At this point, the agent may ask you if you are interested in the house and whether you want her to represent you in the transaction, too. Naturally, the real estate agent or broker is motivated by the commission to help you. If she represents the seller and the buyer then she doesn't have to share the commission with another agent or broker. It's a powerful and deceptive temptation to many agents.

This sets up a conflict of interest. When the broker wrote up the agreement with the seller, the broker agreed to represent the seller as their agent. The term "agency" is heavily freighted and carries many responsibilities toward the seller. The broker has a legal and ethical commitment to the seller to try to get the best possible price for their home among many other professionally mandated obligations. The primary rule of real estate is that the agent must be loyal to the principal—in this case, the seller.

Alternately, if a buyer agrees to pay a broker's fee for finding a house, and the broker finds the house and agrees to represent the seller too, then this is also an example of dual agency.

In a dual agency transaction, when the broker attempts to act as the agent for both the seller and the buyer, he or she is creating a deal in which there are two principals. The first casualty of this effort is to compromise the loyalty he has to both.

Agents must inform buyers and sellers

Because the primary responsibility toward the principal is compromised, the law requires that a broker or agent in this dual agency role must inform both parties that they can not expect the broker's full and undivided allegiance. In other words, both the seller and the buyer must be informed that they are responsible for looking after their own interest.

According to state real estate laws, failure to notify both parties and obtain their informed consent means that the broker cannot legally claim a commission. Principals in these circumstances are legally entitled to consider themselves defrauded and could take action to rescind the transaction. In extreme cases, a broker could lose his or her license.
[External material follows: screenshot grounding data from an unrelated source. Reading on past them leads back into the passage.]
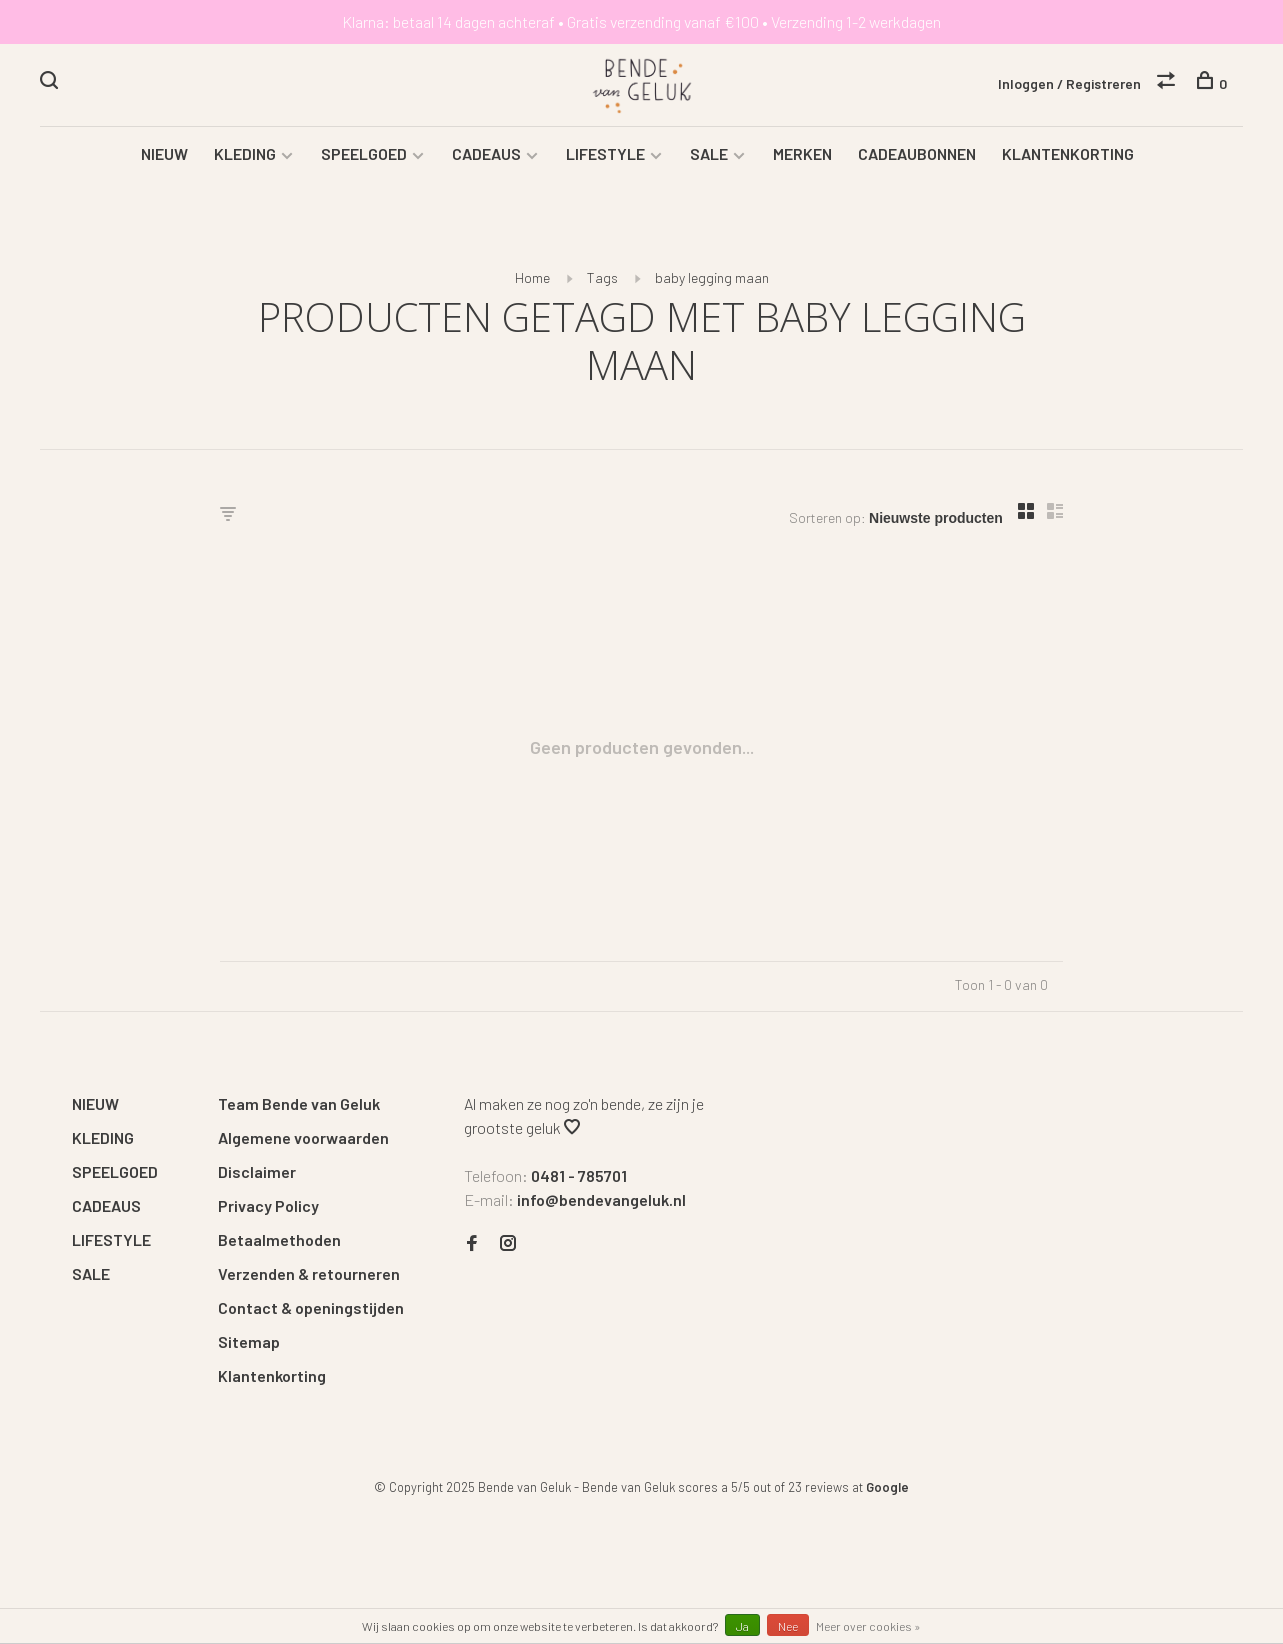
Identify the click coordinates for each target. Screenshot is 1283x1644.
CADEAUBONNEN (917, 155)
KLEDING (245, 155)
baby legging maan (712, 279)
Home (532, 279)
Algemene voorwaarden (303, 1139)
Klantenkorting (272, 1377)
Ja (742, 1626)
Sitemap (249, 1343)
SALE (709, 155)
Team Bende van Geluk (299, 1105)
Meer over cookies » (868, 1626)
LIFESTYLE (605, 155)
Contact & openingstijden (311, 1309)
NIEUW (164, 155)
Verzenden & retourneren (309, 1275)
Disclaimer (257, 1173)
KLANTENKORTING (1068, 155)
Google (887, 1489)
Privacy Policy (268, 1207)
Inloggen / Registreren (1069, 83)
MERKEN (802, 155)
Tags (602, 279)
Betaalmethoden (279, 1241)
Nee (788, 1626)
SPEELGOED (364, 155)
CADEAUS (486, 155)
More often though, sellers and buyers may not know or understand what they should expect from their real estate agent. Because the seller has committed to an agreement with the agent to sell their house, they may still consider their claim on the agent exclusive. Buyers may naively assume that the agent will be discreet with their personal information. However, human nature being what it is, the broker may inadvertently pass on information between the parties that damages one or both party's positions. Even being "informed" may not protect both principals if one doesn't understand the significance of the information.
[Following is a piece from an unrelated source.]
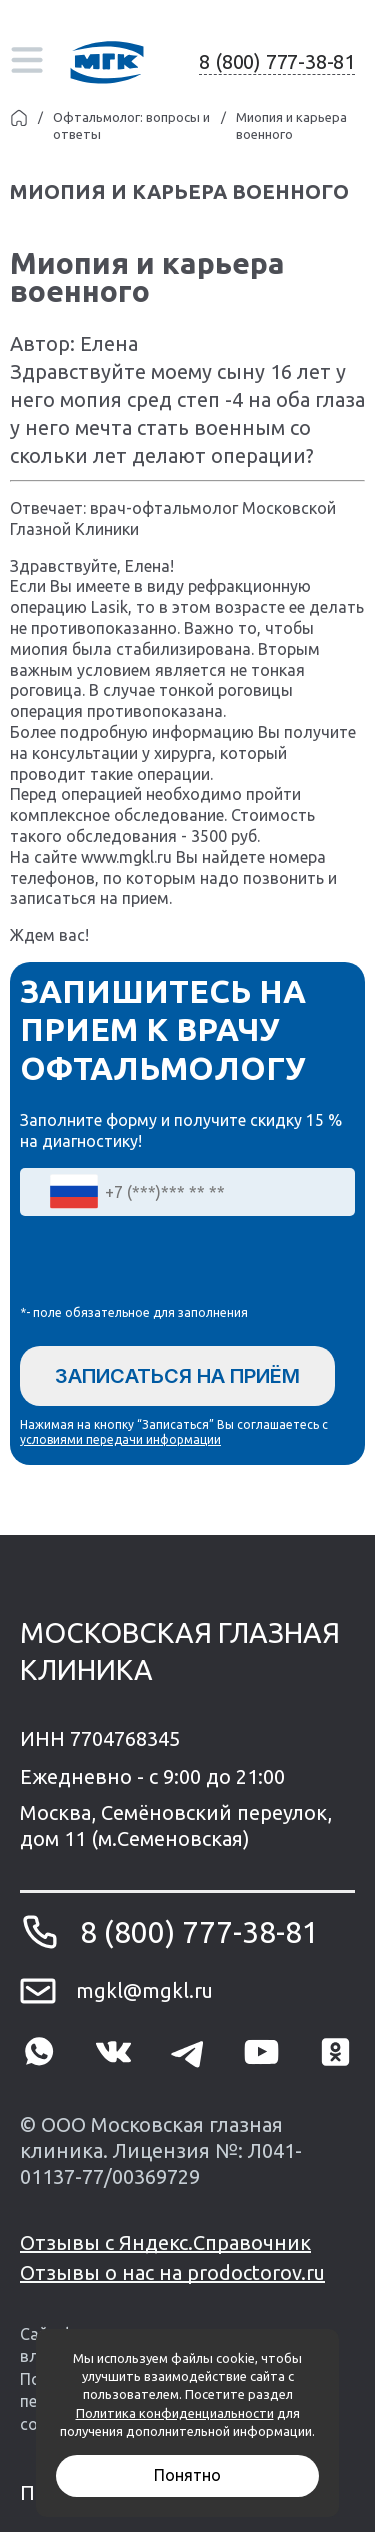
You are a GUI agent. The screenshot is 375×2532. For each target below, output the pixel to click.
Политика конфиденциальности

Real estate agents, to protect themselves and offer better service to buyer and seller, should suggest that the buyer secure his or her own agent, especially in more complex transactions or in situations where the buyer has little experience. In the real world, however, most agents think they can bridge the gap between both parties successfully and justifiably claim the entire commission for their efforts.

Protecting yourself

It is important that each party take every opportunity to protect themselves in real estate transactions by finding their own agent, regardless of whether the seller's broker suggests it or not. (This excludes some transactions such as "for sale by owner" where both parties negotiate directly.)

Though the law strives to protect buyers, sellers, and agents by regulating real estate transactions, and professional real estate associations promote high standards of ethical conduct, it is vital that all parties become knowledgeable about their rights and responsibilities in the housing market so they can make wise, informed choices that result in optimum results for everyone.